In West End Brisbane, Pradella Developments is investing $1.3 billion to change the urban landscape of West End in Brisbane through the Montague Markets and Enclave projects which will expand the supply of upmarket apartments to gentrify a former working class and semi-industrial precinct.
Woolworths is a key anchor in these retail developments and maybe needs some government support through the state-based investment funds like Queensland’s QIC to invest transport oriented developments (TOD) in outer metropolitan and regional communities which are less affluent than West End. Established as public-private partnerships, such TOD projects could attract investment in community development funds with local and overseas capital of benefit to the profitability of both the QIC and the participating investors. The RBA would of course clear overseas investment on defined security criteria.
In the traditions of activists who interrupted Prime Minister Menzies in the 1950s, I must ask what is being done for working class communities on the other side of the track in electorates where the Green and TEAL Independent votes are minimal. Here support for far-right parties is quite substantial. Readers who live in electorates represented by Green and TEAL independents should interact with their new members to ensure that election night rhetoric is translated into real change agendas on those structures of injustice and corrupt policy practices which were a feature of that last decade of LNP rule.
Contrary to LNP election rhetoric, the latest ABS data released on 1 June 2022 shows that the non-mining investment sector is in quite bad shape. The LNP has simply not generated sufficient investment outside the resources sectors. Some investment stimulus beyond the usual pork-barrelling is needed for our recovery from both the GFC and the COVID-19 crisis.
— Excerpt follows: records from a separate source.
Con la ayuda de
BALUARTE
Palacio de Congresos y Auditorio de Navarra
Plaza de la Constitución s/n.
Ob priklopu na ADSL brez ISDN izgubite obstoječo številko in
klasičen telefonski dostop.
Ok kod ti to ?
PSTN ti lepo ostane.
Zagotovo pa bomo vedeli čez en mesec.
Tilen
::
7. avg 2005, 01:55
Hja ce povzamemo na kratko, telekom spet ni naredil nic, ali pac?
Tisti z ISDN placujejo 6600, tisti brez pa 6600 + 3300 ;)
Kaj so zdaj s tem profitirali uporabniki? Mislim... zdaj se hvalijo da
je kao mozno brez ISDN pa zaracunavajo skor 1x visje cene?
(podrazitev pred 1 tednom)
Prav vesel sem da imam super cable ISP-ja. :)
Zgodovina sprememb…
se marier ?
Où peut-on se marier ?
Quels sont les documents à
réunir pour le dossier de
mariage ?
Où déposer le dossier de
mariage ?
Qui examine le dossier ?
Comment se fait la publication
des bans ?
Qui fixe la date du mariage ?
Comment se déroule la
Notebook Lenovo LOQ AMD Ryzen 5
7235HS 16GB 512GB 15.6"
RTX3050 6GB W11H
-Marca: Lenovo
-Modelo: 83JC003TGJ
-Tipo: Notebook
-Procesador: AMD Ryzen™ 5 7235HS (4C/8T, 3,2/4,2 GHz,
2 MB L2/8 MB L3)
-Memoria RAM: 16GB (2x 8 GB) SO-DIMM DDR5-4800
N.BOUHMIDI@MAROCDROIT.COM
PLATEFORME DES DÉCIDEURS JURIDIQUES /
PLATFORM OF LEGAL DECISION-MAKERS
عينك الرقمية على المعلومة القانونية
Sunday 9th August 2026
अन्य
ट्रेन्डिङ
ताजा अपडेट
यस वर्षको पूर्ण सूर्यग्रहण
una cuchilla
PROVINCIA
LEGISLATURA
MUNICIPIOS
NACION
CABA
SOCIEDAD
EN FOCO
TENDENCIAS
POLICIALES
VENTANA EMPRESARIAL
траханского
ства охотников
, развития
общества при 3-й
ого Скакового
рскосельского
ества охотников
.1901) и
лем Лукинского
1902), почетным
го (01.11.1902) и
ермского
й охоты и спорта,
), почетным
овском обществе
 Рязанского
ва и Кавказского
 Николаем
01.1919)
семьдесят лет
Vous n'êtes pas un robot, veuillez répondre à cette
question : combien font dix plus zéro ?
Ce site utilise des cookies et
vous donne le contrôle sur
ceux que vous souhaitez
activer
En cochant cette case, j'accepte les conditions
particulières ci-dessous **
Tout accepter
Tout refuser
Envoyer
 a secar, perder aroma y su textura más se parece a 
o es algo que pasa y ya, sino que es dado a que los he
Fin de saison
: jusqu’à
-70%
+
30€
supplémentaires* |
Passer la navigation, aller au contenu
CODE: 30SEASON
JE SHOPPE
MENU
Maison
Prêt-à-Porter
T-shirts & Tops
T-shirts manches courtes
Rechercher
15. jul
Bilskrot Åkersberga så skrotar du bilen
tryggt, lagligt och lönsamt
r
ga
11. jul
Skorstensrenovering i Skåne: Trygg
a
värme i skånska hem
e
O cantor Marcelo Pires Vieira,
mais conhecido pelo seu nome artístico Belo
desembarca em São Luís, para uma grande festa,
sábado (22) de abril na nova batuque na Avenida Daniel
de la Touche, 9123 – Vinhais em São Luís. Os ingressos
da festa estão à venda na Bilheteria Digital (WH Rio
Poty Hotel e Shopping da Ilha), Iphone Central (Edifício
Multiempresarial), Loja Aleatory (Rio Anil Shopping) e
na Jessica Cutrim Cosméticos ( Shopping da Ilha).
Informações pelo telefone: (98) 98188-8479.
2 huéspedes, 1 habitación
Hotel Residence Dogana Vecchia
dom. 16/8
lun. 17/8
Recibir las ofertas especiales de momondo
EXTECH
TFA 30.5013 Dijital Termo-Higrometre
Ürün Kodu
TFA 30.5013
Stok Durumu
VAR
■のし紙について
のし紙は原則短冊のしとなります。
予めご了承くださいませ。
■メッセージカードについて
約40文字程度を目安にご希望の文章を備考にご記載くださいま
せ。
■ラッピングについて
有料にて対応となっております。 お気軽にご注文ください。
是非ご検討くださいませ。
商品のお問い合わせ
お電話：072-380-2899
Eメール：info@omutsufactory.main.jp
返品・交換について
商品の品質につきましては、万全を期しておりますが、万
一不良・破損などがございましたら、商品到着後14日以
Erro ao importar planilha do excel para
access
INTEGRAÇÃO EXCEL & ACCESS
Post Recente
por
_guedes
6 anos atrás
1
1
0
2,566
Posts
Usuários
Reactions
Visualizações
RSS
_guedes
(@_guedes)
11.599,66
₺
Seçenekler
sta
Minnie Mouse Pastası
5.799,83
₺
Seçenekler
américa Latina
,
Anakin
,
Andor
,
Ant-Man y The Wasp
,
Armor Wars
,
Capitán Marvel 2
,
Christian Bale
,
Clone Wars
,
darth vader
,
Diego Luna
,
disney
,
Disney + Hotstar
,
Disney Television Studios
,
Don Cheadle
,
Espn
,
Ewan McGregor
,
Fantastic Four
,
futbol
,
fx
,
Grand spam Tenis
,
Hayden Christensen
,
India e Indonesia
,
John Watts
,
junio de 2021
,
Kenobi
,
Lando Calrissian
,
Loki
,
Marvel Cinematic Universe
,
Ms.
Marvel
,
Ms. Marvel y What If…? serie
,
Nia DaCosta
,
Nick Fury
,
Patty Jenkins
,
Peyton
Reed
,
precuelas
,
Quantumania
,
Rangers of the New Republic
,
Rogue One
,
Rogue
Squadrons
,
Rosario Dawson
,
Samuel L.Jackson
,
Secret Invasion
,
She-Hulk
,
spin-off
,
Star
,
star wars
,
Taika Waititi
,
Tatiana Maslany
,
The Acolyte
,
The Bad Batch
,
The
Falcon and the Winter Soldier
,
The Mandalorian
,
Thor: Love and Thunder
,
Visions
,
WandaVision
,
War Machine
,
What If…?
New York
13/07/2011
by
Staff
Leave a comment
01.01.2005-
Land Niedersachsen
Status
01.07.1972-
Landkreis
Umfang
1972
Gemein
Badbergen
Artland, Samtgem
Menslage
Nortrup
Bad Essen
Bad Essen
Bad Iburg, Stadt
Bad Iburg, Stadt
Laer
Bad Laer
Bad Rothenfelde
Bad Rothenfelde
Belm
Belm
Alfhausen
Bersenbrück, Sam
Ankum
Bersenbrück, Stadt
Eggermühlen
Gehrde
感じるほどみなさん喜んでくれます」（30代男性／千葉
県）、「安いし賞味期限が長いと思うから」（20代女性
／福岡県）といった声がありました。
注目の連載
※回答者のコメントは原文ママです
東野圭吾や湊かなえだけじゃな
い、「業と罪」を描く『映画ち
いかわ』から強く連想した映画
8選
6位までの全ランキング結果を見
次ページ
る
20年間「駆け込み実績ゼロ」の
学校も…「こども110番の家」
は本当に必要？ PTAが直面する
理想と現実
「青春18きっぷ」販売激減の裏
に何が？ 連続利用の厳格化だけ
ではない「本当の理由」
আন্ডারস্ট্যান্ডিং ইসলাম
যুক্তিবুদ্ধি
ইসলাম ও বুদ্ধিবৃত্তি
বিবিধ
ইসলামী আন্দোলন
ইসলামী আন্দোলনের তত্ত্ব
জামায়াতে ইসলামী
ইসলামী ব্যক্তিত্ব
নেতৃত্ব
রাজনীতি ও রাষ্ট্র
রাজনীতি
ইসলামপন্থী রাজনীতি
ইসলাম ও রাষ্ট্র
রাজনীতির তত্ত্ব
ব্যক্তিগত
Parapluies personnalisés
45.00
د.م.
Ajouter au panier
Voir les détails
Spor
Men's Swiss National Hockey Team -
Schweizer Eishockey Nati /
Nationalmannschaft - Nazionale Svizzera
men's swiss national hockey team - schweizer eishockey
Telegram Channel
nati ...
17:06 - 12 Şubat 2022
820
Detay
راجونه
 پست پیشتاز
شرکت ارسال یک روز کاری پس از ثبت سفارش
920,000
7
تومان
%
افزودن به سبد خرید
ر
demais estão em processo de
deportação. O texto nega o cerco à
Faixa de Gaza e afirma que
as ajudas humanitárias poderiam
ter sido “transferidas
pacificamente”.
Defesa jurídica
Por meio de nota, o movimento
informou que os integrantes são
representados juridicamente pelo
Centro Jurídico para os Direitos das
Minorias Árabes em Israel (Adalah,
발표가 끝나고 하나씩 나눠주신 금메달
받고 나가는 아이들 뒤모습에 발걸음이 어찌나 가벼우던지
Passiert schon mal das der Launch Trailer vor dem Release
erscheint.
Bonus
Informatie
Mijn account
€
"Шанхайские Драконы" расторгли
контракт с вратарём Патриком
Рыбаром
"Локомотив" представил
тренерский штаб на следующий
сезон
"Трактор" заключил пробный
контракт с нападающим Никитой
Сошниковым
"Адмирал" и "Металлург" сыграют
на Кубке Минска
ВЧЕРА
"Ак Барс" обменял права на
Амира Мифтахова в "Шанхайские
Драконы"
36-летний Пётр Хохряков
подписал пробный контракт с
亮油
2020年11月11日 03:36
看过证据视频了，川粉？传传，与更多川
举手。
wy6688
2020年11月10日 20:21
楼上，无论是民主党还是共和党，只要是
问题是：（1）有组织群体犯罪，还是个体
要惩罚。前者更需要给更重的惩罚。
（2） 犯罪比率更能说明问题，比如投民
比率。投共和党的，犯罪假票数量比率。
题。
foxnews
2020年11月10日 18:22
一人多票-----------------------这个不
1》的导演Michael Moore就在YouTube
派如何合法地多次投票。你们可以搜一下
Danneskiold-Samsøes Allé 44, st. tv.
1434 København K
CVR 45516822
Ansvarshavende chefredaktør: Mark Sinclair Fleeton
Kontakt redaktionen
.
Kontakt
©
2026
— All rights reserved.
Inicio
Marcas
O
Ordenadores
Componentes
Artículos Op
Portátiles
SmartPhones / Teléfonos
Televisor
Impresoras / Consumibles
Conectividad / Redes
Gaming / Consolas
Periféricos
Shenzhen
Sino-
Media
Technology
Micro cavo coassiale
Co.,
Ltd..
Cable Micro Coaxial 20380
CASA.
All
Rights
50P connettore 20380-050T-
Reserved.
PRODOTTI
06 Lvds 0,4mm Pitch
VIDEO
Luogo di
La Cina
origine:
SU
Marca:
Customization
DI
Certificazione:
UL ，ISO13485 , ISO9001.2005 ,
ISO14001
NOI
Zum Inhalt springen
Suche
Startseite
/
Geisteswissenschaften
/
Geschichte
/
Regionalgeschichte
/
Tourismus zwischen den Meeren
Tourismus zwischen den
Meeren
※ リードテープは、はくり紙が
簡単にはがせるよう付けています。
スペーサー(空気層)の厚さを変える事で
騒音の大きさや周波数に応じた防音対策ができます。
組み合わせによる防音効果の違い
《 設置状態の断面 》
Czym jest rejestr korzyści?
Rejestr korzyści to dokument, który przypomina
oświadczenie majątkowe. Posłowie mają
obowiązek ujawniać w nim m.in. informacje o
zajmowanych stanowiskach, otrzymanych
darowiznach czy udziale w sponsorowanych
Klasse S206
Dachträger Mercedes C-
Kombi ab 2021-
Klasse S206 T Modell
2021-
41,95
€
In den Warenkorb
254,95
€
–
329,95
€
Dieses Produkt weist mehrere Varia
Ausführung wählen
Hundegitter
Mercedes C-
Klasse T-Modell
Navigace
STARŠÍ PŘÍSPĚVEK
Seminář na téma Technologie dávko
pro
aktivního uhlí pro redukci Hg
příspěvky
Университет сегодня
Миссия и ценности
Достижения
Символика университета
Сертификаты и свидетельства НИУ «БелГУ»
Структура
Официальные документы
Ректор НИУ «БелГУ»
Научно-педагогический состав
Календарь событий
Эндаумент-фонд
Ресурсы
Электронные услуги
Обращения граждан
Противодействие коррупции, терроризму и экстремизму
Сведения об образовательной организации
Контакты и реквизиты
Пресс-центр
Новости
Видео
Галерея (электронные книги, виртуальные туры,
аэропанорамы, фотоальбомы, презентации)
I have always advocated a higher profile for investment initiatives through the Future Fund and the various state investment funds to overcome the obvious shortfalls left from investment preferred by the corporate sector like more corporate surveillance and facial recognition technologies in our public spaces.
The Latest Investment Economic Growth Report Card from the ABS
While the LNP generates its reactions to these discouraging statistics, I am off to Southern Europe on 13 June 2022 with opportunities for new articles when I return in late July. If time permits, I will try to offer a pre-trip article on some aspects of contemporary Italy which are relevant to Australians. Our own two trillion-dollar economy is close to Italy’s level of GDP even though Australia’s is 40 percent of Italy’s current population of 60 million. Our economy does not need the old policy hegemony that continues to be advocated by Peter Dutton and other LNP hardliners.
I do not carry computers on my travels, but I will strive to line up a special article from Rome to share on my return. May I keep everyone guessing about the contents of the article in case my proposed interviews do not eventuate like the telephone inquiries with Knight Frank in Brisbane about its shopping centre management policies or my inquiries at Woolworths about the possible use of facial recognition technologies for security surveillance by supportive consultants with para-military zeal.